> Required action
Go through the data below and return each line where the string "Extra" occurs.

Document layout analysis data:
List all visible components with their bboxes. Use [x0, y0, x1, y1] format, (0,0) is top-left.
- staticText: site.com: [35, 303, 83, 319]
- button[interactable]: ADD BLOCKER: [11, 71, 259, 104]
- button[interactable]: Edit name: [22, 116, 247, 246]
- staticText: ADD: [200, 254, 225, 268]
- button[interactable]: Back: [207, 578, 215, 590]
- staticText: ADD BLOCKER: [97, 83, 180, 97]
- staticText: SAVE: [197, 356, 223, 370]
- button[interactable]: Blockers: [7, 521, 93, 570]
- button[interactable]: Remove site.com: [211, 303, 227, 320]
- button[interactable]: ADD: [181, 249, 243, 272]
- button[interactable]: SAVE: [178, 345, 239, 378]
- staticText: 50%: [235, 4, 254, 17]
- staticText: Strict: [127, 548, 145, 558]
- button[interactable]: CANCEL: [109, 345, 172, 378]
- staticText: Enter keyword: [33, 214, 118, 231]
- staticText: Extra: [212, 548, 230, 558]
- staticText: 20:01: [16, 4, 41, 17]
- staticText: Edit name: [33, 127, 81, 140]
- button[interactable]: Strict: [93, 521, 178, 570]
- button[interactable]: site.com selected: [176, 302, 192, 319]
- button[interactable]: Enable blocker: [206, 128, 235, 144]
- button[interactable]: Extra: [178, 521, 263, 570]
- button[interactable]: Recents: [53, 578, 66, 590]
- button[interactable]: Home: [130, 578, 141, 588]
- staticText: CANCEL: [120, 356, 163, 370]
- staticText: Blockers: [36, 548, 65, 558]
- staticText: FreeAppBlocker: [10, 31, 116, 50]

> Solved exercise
- staticText: Extra: [212, 548, 230, 558]
- button[interactable]: Extra: [178, 521, 263, 570]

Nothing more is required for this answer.